What the task asks:
Leaving the pictures aside, transcribe the data below exactly.

Data to examine:
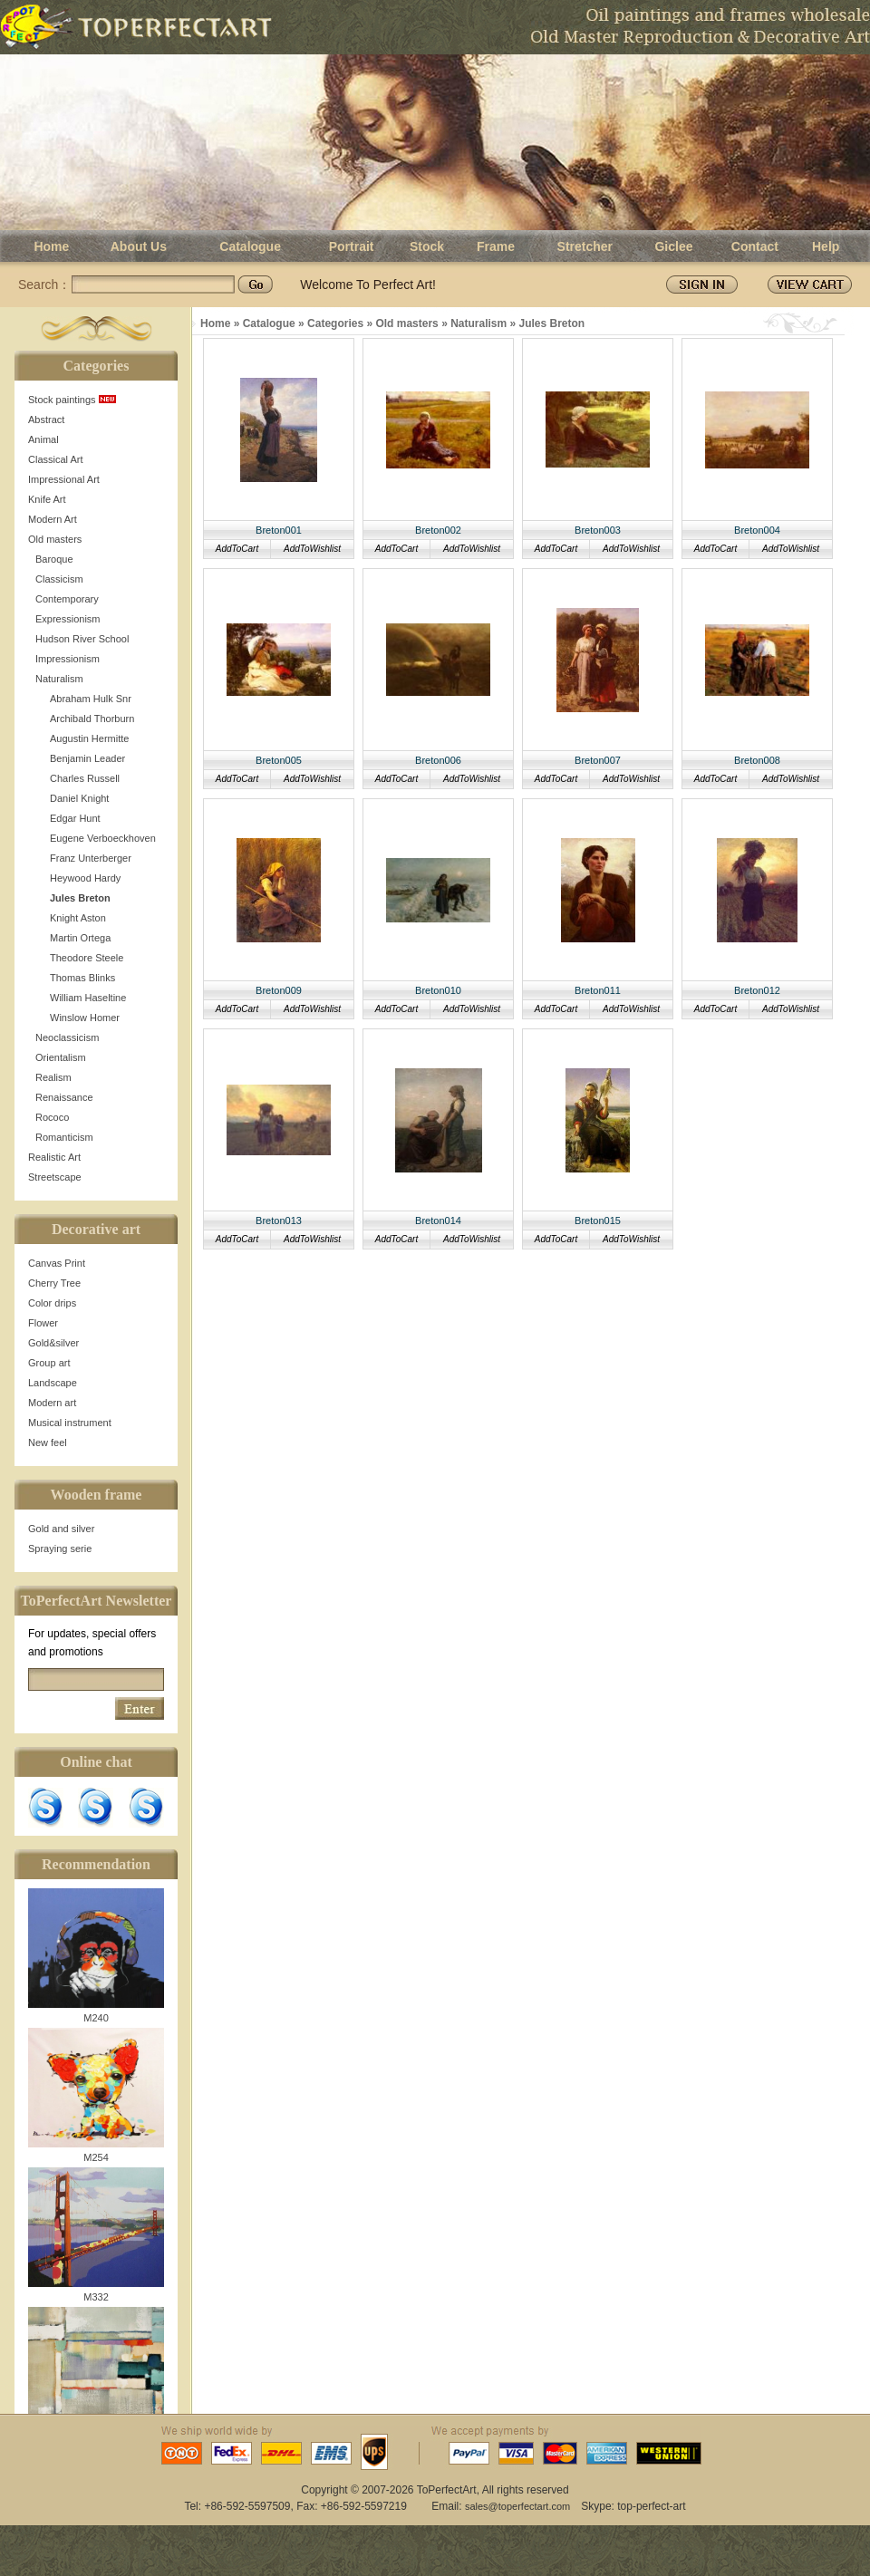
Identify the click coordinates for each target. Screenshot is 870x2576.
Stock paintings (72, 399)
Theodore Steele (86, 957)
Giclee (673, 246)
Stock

Response below:
Identify the click coordinates for each target. Screenshot is 870x2576.
Stock paintings (72, 399)
Theodore Steele (86, 957)
Giclee (673, 246)
Stock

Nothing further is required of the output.